Mr Falih also said American shale oil production is important for the world's long-term energy future and Saudi Aramco has marked an additional US$7 billion for its own shale projects.
Saudi Aramco is the world's largest oil company in terms of crude production and exports.
The kingdom is the world's leading oil exporter and the top producer in the Organization of the Petroleum Exporting Countries (Opec).
In November, the cartel decided to maintain its output ceiling at 30 million barrels per day, deepening the global price drop which began in June.
Oil was then trading at more than US$100 a barrel but on Tuesday international benchmark Brent crude for March delivery was fetching just US$48.28 in Asian trade.
Saudi oil minister Ali al-Naimi has been quoted as saying it is unfair to expect the cartel to reduce output if non-members, who account for most of the world's crude production, do not.
Mr Falih reiterated that policy, saying: "Saudi Arabia will not singlehandedly balance the market on a downturn." The company's production has been steady over the past few years, while domestic demand rose and exports gradually declined, he said.

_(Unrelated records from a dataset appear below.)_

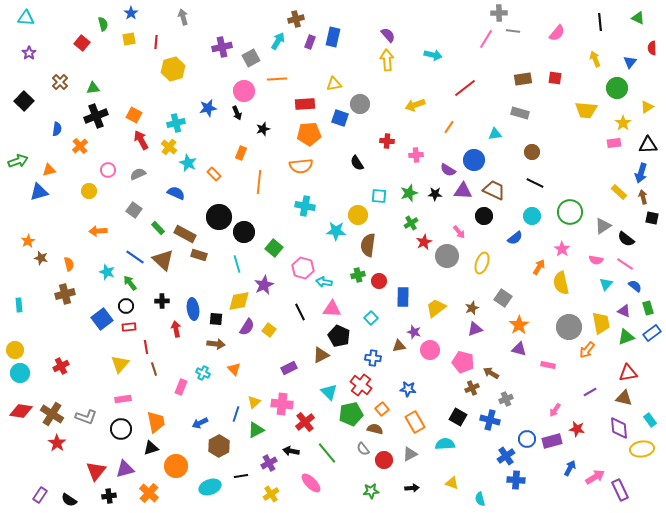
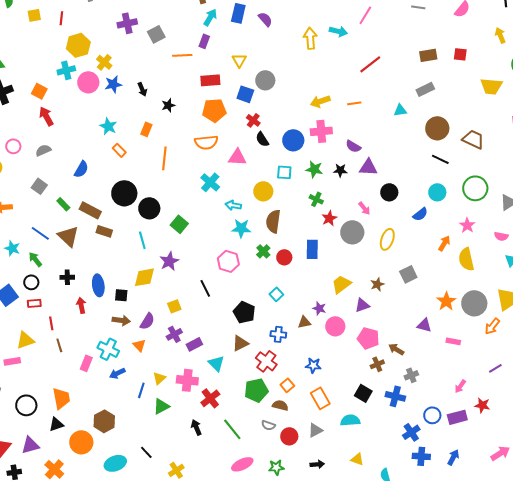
purple semicircle: (388, 35) -> (265, 19), moved
pink line: (486, 39) -> (365, 15), moved
cyan arrow: (278, 41) -> (210, 17), moved
purple rectangle: (310, 42) -> (204, 41), moved
yellow arrow: (387, 60) -> (310, 38), moved
yellow triangle: (334, 84) -> (239, 60), turned -49
pink circle: (244, 91) -> (88, 82), moved
yellow arrow: (415, 105) -> (320, 101), moved
gray rectangle: (520, 113) -> (425, 89), turned -42
cyan cross: (176, 123) -> (66, 70), moved
orange line: (449, 127) -> (354, 103), turned 48
red cross: (387, 141) -> (253, 120), moved, turned 32
yellow cross: (169, 147) -> (104, 62), moved
brown circle: (532, 152) -> (437, 128), size x1.5
pink cross: (416, 155) -> (321, 131), size x1.5
blue circle: (474, 160) -> (293, 140), moved
cyan star: (188, 163) -> (108, 126), moved
brown trapezoid: (494, 190) -> (473, 139), moved
blue semicircle: (176, 193) -> (81, 169), turned 96
green star: (409, 193) -> (314, 169), turned 30
cyan cross: (305, 206) -> (210, 182), turned 30
green cross: (411, 223) -> (316, 199), turned -32
cyan star: (336, 231) -> (241, 228), moved
pink hexagon: (303, 268) -> (228, 261), moved
green cross: (358, 275) -> (263, 251), turned -32
cyan arrow: (324, 282) -> (233, 205), moved
blue rectangle: (403, 297) -> (312, 249), moved
gray square: (503, 298) -> (408, 274), turned 30
pink triangle: (332, 309) -> (237, 157), moved
orange star: (519, 325) -> (446, 301), moved
purple semicircle: (247, 327) -> (147, 321), moved
purple triangle: (475, 329) -> (362, 305), moved
yellow square: (269, 330) -> (174, 306), turned 32
brown triangle: (321, 355) -> (240, 343), moved
yellow triangle: (120, 364) -> (25, 340), turned 30
cyan cross: (203, 373) -> (108, 349), size x1.5
cyan triangle: (329, 392) -> (216, 363), moved
pink rectangle: (123, 399) -> (12, 361), moved
blue arrow: (200, 423) -> (117, 373), moved
brown hexagon: (219, 446) -> (104, 421), moved
gray semicircle: (363, 449) -> (268, 425), turned -32
black arrow: (291, 451) -> (196, 427), turned 56
purple cross: (269, 463) -> (174, 334), moved
blue arrow: (570, 468) -> (453, 457), moved
black line: (241, 476) -> (146, 452), turned 56
pink ellipse: (311, 483) -> (242, 464), moved, turned -70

"So the reason for the imbalance in the market absolutely has nothing to do with Saudi Arabia," Mr Falih told the Global Competitiveness Forum.
The annual event, organised by the kingdom, brings together senior Saudi officials and world business leaders.
Mr Falih said "it will take time" for the current excess supply to be removed.
He declined to speculate on the price at which the market will ultimately settle.
"It will be the price that will balance supply and demand. I think we're going to just wait for the forces of supply and demand," he said.